Saved data entries:
◆ ◆ ◆ ◆ ◆ ◆ ◆

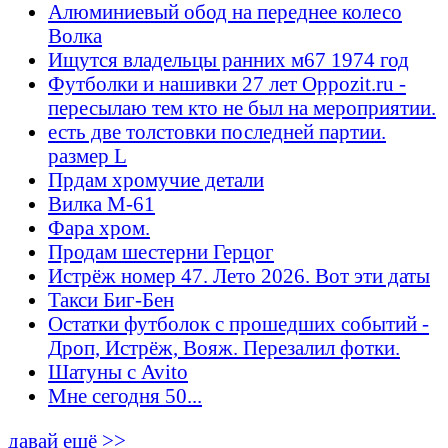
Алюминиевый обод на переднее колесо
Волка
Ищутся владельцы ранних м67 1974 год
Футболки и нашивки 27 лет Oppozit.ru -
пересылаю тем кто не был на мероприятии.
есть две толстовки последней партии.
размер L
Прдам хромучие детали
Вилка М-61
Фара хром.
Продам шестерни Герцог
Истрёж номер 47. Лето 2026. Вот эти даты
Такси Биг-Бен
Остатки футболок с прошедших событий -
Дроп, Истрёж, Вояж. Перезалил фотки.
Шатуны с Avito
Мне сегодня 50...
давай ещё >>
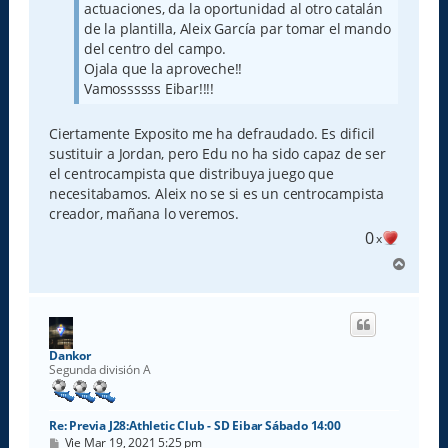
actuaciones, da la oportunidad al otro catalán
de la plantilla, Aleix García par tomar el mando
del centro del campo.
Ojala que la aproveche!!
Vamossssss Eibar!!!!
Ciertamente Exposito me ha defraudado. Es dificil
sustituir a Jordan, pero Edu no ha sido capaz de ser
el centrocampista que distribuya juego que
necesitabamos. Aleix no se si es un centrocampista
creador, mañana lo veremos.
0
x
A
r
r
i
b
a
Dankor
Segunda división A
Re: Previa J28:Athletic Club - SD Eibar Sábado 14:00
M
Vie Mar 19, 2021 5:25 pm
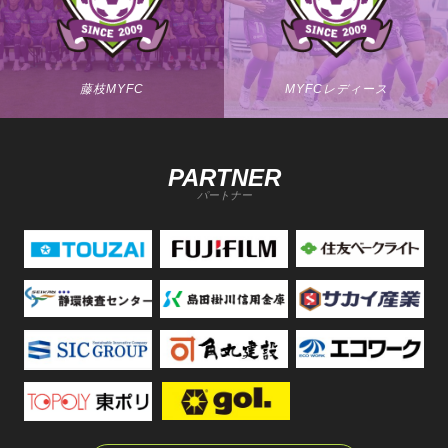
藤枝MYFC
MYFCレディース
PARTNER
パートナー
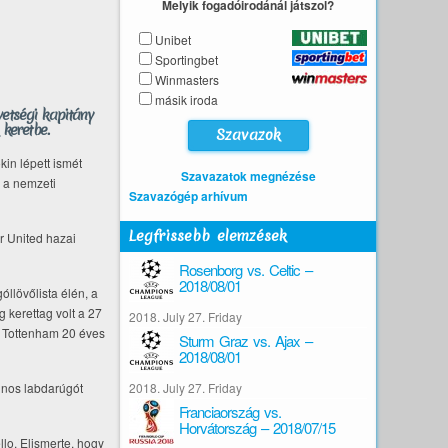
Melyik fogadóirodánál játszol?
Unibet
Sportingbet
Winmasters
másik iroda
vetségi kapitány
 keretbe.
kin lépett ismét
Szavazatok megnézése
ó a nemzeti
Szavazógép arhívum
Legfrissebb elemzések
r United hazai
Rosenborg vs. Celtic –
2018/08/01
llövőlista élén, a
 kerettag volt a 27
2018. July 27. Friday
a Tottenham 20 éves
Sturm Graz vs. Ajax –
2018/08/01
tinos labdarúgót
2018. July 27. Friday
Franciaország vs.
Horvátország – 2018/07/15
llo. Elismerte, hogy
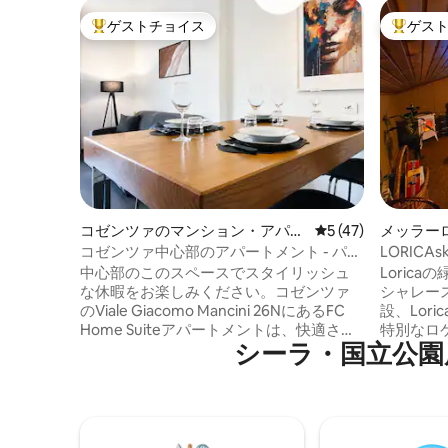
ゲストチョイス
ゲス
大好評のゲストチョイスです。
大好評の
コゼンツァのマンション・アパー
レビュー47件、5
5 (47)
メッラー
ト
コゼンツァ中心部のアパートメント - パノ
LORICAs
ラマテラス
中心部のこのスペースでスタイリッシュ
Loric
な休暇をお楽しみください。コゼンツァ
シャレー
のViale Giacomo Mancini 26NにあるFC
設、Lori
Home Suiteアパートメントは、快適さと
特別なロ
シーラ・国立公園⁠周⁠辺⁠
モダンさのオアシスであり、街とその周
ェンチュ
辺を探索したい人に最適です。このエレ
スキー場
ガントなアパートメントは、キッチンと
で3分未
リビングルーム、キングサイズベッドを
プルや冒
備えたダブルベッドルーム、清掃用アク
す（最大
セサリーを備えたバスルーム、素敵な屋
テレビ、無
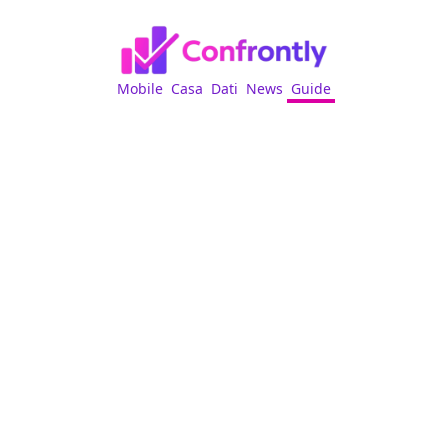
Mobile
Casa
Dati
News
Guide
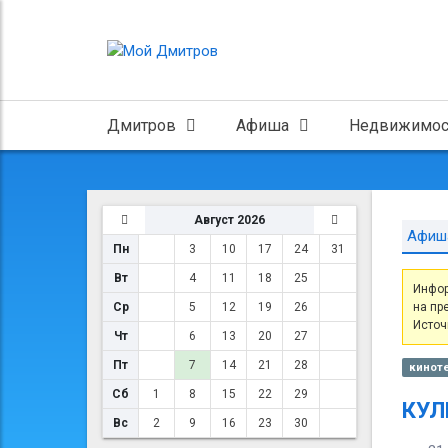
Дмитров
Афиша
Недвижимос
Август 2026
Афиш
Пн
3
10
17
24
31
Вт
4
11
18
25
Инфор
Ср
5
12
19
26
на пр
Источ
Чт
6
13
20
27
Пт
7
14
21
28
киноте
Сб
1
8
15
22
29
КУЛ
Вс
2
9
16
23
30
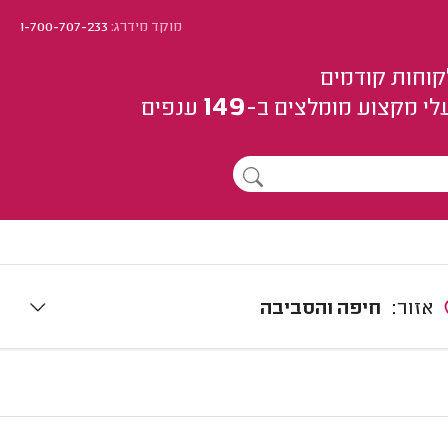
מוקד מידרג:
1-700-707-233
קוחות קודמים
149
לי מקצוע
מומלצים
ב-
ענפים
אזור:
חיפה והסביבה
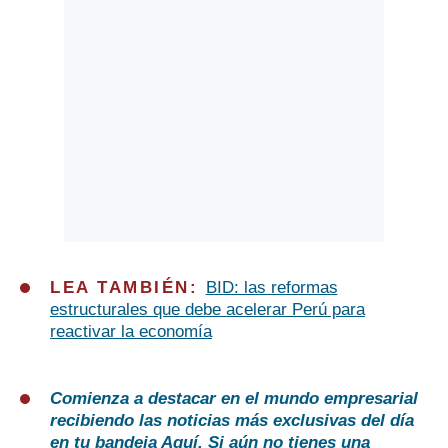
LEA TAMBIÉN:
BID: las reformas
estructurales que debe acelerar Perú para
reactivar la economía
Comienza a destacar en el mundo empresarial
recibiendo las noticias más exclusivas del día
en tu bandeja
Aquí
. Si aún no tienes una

◆ ◆ ◆ ◆ ◆ ◆ ◆

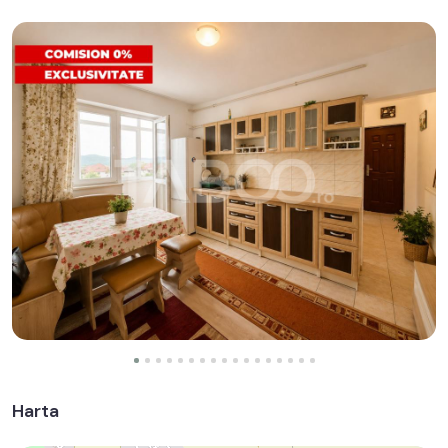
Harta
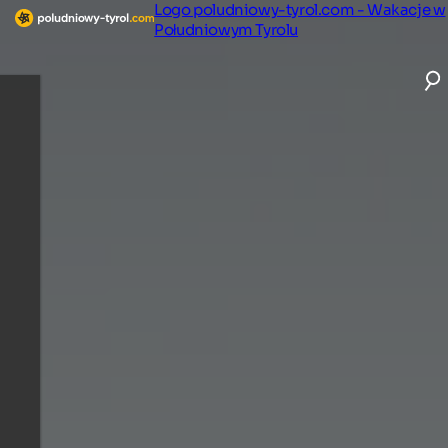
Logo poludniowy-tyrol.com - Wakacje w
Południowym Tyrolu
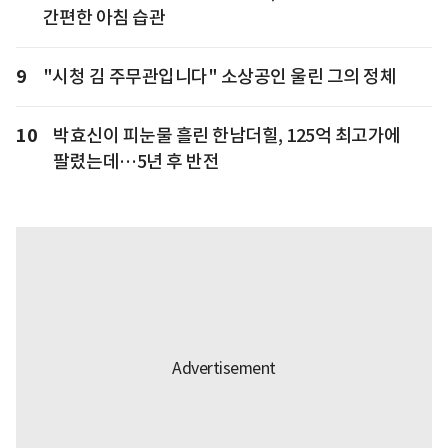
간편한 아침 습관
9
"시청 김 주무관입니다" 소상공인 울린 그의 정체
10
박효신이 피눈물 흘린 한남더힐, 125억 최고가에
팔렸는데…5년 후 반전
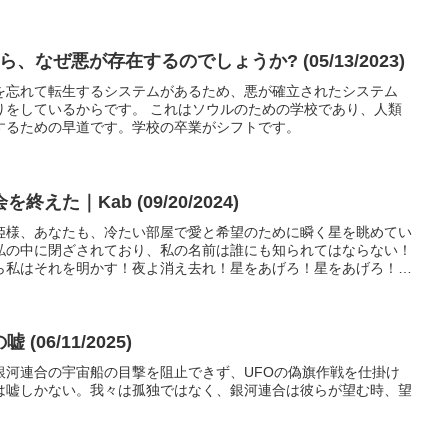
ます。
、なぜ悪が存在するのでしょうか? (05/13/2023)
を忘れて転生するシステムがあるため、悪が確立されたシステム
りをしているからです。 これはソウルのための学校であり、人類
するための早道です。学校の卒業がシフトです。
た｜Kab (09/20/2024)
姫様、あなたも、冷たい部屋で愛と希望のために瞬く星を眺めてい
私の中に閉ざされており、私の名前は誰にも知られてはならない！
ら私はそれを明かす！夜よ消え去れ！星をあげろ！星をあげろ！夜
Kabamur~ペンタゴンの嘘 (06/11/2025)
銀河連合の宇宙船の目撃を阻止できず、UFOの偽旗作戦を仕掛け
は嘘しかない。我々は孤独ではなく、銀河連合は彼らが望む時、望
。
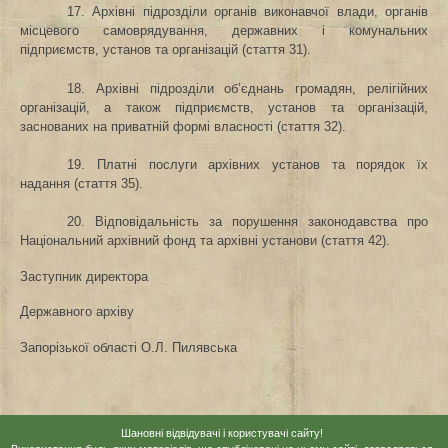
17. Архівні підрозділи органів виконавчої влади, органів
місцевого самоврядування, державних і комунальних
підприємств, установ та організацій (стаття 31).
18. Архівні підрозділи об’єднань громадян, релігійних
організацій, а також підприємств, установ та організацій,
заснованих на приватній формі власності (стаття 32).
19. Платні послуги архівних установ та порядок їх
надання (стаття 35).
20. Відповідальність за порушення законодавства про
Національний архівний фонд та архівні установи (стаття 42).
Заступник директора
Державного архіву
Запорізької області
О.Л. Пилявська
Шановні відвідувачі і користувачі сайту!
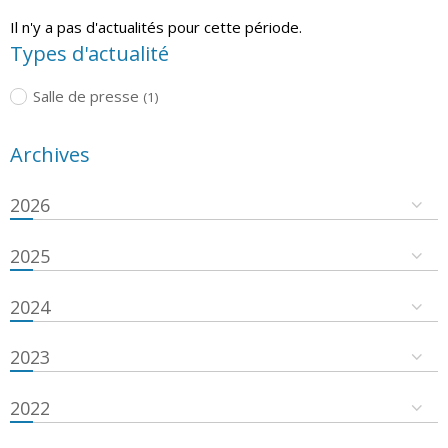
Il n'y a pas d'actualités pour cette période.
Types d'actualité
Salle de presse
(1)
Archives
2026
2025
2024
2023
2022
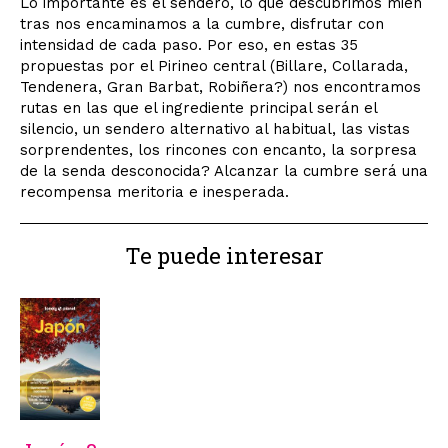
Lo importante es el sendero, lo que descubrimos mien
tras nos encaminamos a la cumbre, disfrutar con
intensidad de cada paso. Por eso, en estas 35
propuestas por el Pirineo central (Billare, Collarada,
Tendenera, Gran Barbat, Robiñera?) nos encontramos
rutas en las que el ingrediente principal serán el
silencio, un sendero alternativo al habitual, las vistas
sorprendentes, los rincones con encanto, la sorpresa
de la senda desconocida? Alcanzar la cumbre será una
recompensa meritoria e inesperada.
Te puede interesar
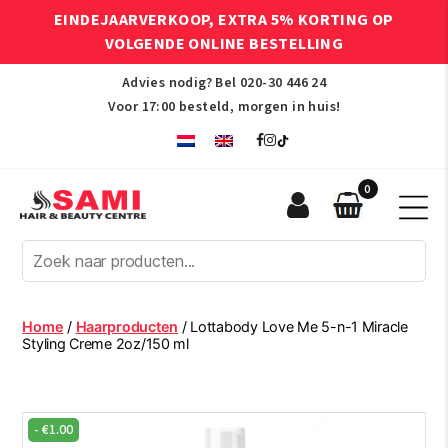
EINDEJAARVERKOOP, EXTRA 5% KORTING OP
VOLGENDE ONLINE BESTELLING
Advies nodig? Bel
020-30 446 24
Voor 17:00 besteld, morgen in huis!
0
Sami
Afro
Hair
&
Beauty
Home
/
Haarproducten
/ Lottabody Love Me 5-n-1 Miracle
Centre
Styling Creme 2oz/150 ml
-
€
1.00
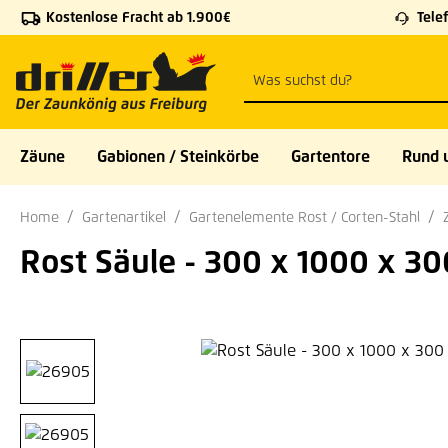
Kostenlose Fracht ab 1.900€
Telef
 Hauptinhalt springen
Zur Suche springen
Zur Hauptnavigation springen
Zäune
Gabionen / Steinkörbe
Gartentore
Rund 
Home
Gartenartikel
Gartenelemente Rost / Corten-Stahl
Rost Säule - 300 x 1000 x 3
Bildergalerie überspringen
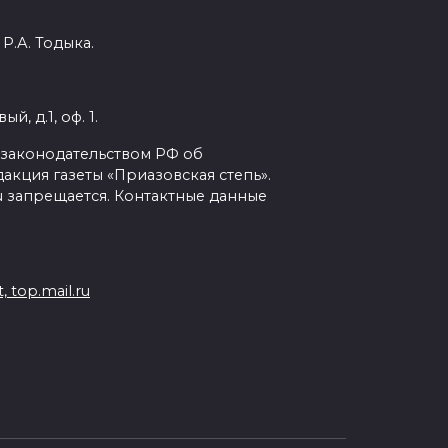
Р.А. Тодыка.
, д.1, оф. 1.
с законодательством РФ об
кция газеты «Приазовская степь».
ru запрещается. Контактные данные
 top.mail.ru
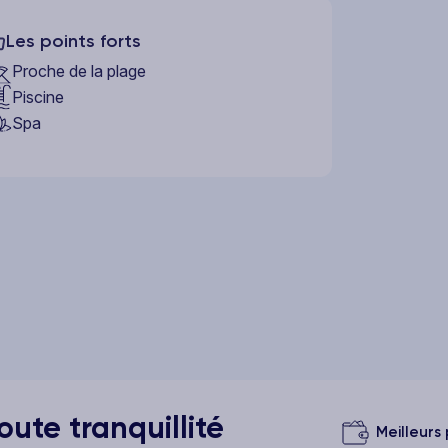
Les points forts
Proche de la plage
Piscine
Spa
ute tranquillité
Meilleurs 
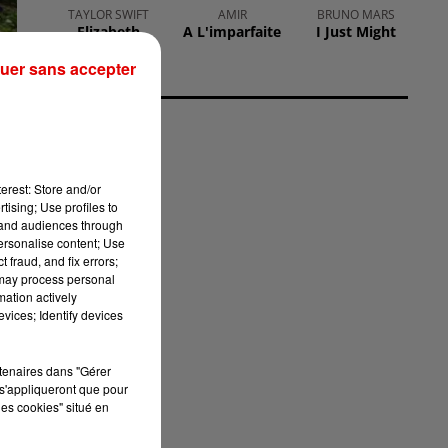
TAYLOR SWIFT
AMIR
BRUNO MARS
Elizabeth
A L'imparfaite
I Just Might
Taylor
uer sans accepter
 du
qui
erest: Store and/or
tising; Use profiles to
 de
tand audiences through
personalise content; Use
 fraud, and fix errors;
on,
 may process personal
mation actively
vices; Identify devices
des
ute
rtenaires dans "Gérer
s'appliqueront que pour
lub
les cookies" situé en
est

◆ ◆ ◆ ◆ ◆ ◆ ◆

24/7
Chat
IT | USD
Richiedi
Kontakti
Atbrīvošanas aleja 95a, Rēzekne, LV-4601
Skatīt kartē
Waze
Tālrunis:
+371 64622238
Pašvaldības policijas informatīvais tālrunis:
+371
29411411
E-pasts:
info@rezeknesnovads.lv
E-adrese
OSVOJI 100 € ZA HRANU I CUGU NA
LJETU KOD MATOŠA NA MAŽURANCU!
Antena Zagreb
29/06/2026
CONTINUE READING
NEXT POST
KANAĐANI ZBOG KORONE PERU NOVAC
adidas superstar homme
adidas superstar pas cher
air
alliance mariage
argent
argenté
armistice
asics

◆ ◆ ◆ ◆ ◆ ◆ ◆

- [Your goal]
Return exactly the stretch above whose first line contains "소상공인 울린 그의 정체" and whose last line contains "私の中に閉ざされており、私の名前は誰にも知られてはならない！", and nothing outside it. The pictures should not appear.

- [Output for this task]
"시청 김 주무관입니다" 소상공인 울린 그의 정체
10
박효신이 피눈물 흘린 한남더힐, 125억 최고가에
팔렸는데…5년 후 반전
ます。
、なぜ悪が存在するのでしょうか? (05/13/2023)
を忘れて転生するシステムがあるため、悪が確立されたシステム
りをしているからです。 これはソウルのための学校であり、人類
するための早道です。学校の卒業がシフトです。
た｜Kab (09/20/2024)
姫様、あなたも、冷たい部屋で愛と希望のために瞬く星を眺めてい
私の中に閉ざされており、私の名前は誰にも知られてはならない！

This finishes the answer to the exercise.